>>>

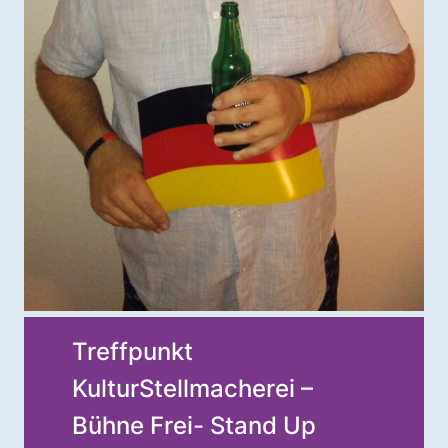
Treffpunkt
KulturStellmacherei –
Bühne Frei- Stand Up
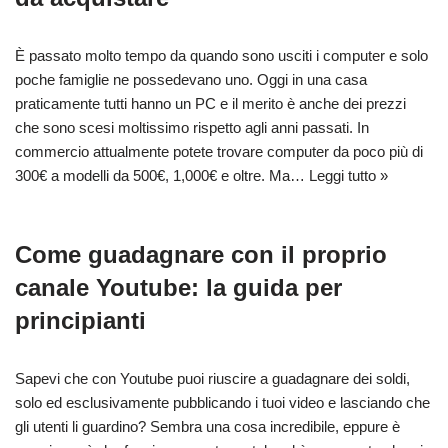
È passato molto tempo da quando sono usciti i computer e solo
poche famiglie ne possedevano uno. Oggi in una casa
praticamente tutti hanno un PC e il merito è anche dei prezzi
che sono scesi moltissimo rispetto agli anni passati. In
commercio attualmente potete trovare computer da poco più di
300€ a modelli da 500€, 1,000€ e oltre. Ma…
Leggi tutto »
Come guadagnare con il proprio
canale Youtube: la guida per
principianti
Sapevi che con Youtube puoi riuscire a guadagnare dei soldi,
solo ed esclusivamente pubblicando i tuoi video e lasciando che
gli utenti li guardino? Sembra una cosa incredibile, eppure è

<<<
>>>

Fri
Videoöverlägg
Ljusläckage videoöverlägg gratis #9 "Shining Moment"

<<<

▶ What is expected
Lines in the data that include the word "sono" should all be copied.

▶ Exercise answer
È passato molto tempo da quando sono usciti i computer e solo
che sono scesi moltissimo rispetto agli anni passati. In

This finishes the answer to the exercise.